In our large-scale reforestation project in Mawas in Borneo, it is the local population that does the majority of the work. Here you can meet some of them.
Since 1997 Sumadi has been planting trees in the Mawas area in Borneo. In spring he collects seedlings in the rainforest, plants them in the nursery and takes care of them as they grow. Six months later, they are ready to be planted in the forest.
“I’m always thinking, that we are doing this for the next generation. The primary advantage of this job is that it’s making a difference. And all parties benefit from the work,” he says.
Tancoan, who is also part of the project, has the same opinion.
“I like this job because we can be directly involved in replanting-activities and coorporate in reestablishing ruined areas. The forest needs to be a source of life for our children and grandchildren, so we would like to work together to replant it,” Tancoan explains.
30% of the forested area has been destroyed
The rainforest-area in Mawas is a protected area of approximately 3000 square kilometers. Before it was protected, large areas of the ancient forest was cleared. This means, that 30% of the area is now degraded forest.
Fortunately, Save the Orangutan and several of our partners work to reestablish the degraded areas and plant trees, so there will be new forest for the orangutans to live in in the future as well. The newly planted areas are simultaneously protecting the adjacent rainforest, which contains important natural resources.
The work is coordinated by our Indonesian partner organization BOS-Mawas, and it is executed by people from the local community – people such as Sumadi and Tancoan.
”It is very important for the continuity of the restoration-activities in the areas, such as replanting, blocking of channels and patrolling, to involve the local community as much as possible as direct actors,” Basman, the Reforestation Senior Coordinator as BOS-Mawas, explains.
“People’s livelihood is also found in the forests”
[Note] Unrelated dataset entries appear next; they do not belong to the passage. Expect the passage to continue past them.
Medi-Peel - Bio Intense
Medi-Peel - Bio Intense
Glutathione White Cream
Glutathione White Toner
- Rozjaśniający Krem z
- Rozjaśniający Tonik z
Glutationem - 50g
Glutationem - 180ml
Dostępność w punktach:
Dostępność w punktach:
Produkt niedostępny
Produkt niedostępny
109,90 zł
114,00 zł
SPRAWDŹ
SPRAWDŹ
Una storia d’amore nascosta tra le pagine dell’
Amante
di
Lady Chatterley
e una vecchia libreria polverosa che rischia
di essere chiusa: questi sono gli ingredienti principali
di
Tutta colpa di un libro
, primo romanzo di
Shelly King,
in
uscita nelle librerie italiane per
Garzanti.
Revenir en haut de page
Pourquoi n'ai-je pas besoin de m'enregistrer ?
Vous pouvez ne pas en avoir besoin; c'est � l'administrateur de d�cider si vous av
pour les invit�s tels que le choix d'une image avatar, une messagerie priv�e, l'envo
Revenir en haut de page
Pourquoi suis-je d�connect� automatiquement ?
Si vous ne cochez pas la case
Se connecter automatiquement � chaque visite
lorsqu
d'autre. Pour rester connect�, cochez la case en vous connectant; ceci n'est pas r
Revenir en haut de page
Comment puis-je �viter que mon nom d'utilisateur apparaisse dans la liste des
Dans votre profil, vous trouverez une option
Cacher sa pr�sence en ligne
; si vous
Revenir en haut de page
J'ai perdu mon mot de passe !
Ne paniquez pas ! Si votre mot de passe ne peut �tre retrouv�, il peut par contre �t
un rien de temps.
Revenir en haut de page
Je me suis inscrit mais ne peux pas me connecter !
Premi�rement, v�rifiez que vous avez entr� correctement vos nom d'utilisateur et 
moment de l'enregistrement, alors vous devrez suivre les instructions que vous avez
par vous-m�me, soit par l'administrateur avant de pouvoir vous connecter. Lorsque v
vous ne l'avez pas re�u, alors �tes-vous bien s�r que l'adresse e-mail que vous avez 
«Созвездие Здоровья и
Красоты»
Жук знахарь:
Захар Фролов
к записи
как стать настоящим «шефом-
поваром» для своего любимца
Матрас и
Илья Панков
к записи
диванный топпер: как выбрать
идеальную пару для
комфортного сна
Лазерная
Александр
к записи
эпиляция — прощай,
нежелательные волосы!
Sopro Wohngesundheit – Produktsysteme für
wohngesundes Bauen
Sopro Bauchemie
The work gives the locals a greater understanding of the replanting-project, as well as a say in the execution of it and a satisfying feeling of making an important difference for the forests and the future generations. At the same time, the project provides the locals with an income, and thus the replanting is not solely based on volunteering.
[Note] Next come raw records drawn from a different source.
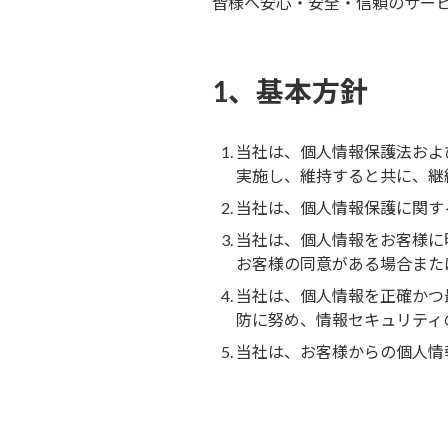
皆様へ安心・安全・信頼のサー
1、基本方針
当社は、個人情報保護法およ
実施し、維持すると共に、継
当社は、個人情報保護に関す
当社は、個人情報をお客様に
お客様の同意がある場合また
当社は、個人情報を正確かつ
防に努め、情報セキュリティ
当社は、お客様からの個人情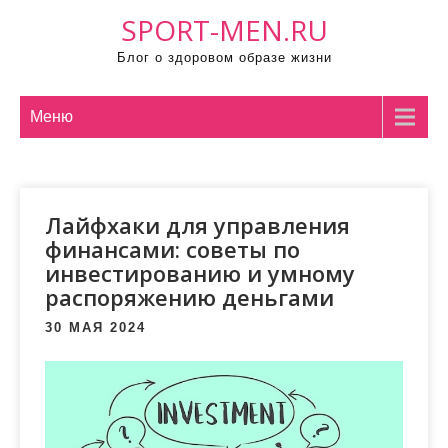
П
SPORT-MEN.RU
р
Блог о здоровом образе жизни
о
м
о
Меню
т
а
т
Лайфхаки для управления
ь
финансами: советы по
к
инвестированию и умному
с
распоряжению деньгами
о
д
30 МАЯ 2024
е
р
ж
и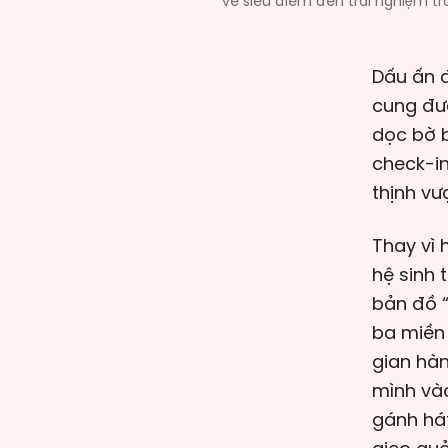
về siêu điểm đến trải nghiệm tro
Dấu ấn đ
cung đườ
dọc bờ 
check-in
thịnh vư
Thay vì 
hệ sinh 
bản đồ “
ba miền 
gian hà
mình vào
gánh hát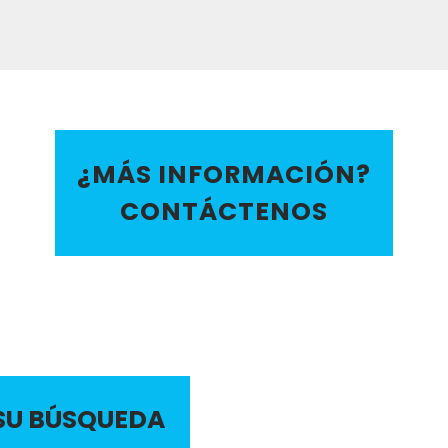
¿MÁS INFORMACIÓN?
CONTÁCTENOS
 SU BÚSQUEDA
”It is necessary for the people, who live in Mawas, to have sustainable sources of income, so they can grow less independent of the forest,” says Basman.
When you are in a tight spot financially, it can seem like the only solution to take advantage of the nearby forest, rather than taking care of it.
Now the opposite is happening:
”When we replant, new forest grows on the soil that has been ruined by fires. In this way, living creatures can survive. This means, that the wild animals can find food in the forest, and this makes hunting an option, benefitting people,” Tancoan explains.
Hope for the ecosystems to function again
Replanting of small new trees is an extremely important element in creating new life in the ruined rainforest. But it cannot stand alone. The blocking of human-made canals and patrolling of the area are also important tasks for those, who participate in the project.
The human-made canals dries out the peat-swamp, as they drain away the water from the area, which ruins both the natural ecosystems as well as increasing the risk of wildfires. At the same time, the ruined peat-swamp forest leads to more floods, which causes problems for the locals. This is why it is necessary to block the canals, so the water can return.
The patrolling is about monitoring whether illegal activities take place in the area (an example of an illegal activity could be logging) and noticing forest fires before they run wild.
”If this area is properly protected via replanting-activities, blocking of canals and patrolling, it will give new hope for the protection of the peat swamp forest will enable the return of the ecosystem services,” says project coordinator Basman.